- [Task to carry out] Copy nothing but the lines below running from the line containing "Zajímavosti" through the line containing "Realizace projektů v obci", both end lines included.

- [Data extracts]
◆ ◆ ◆
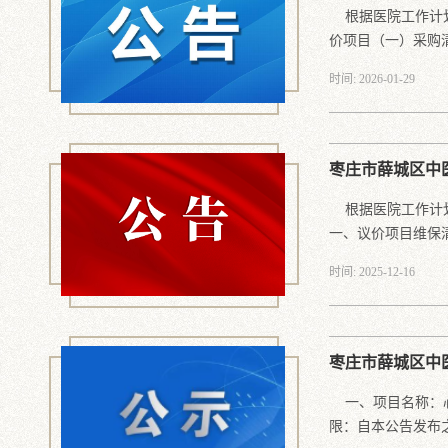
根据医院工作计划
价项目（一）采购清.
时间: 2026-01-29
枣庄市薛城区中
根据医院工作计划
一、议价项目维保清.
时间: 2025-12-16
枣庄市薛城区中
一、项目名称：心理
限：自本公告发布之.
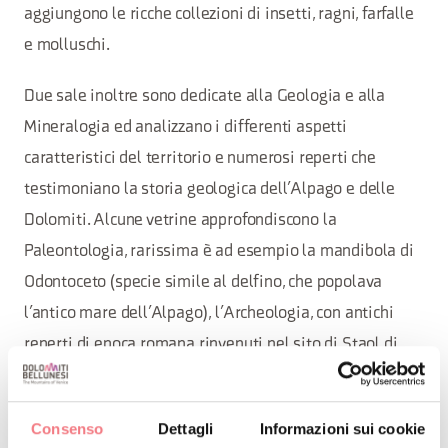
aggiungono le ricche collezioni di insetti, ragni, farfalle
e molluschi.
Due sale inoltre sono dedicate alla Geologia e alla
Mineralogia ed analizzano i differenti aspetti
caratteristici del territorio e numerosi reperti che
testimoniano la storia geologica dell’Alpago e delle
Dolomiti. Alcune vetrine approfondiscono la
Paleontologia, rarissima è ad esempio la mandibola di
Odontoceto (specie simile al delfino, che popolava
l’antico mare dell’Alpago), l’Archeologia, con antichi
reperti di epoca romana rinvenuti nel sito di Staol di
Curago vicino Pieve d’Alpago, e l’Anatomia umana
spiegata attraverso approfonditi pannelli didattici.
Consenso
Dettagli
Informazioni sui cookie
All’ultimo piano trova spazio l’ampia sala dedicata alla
◆ ◆ ◆
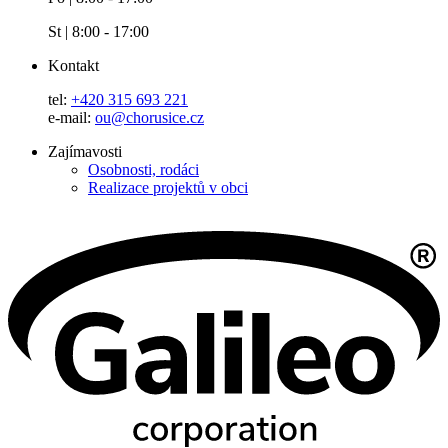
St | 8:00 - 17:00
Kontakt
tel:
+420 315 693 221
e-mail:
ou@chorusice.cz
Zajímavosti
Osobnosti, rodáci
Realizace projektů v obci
◆ ◆ ◆
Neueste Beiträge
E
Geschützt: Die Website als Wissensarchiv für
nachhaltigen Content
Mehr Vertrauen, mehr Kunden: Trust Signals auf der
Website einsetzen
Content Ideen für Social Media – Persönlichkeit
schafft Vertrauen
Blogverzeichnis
◆ ◆ ◆
- [Result below]
Zajímavosti
Osobnosti, rodáci
Realizace projektů v obci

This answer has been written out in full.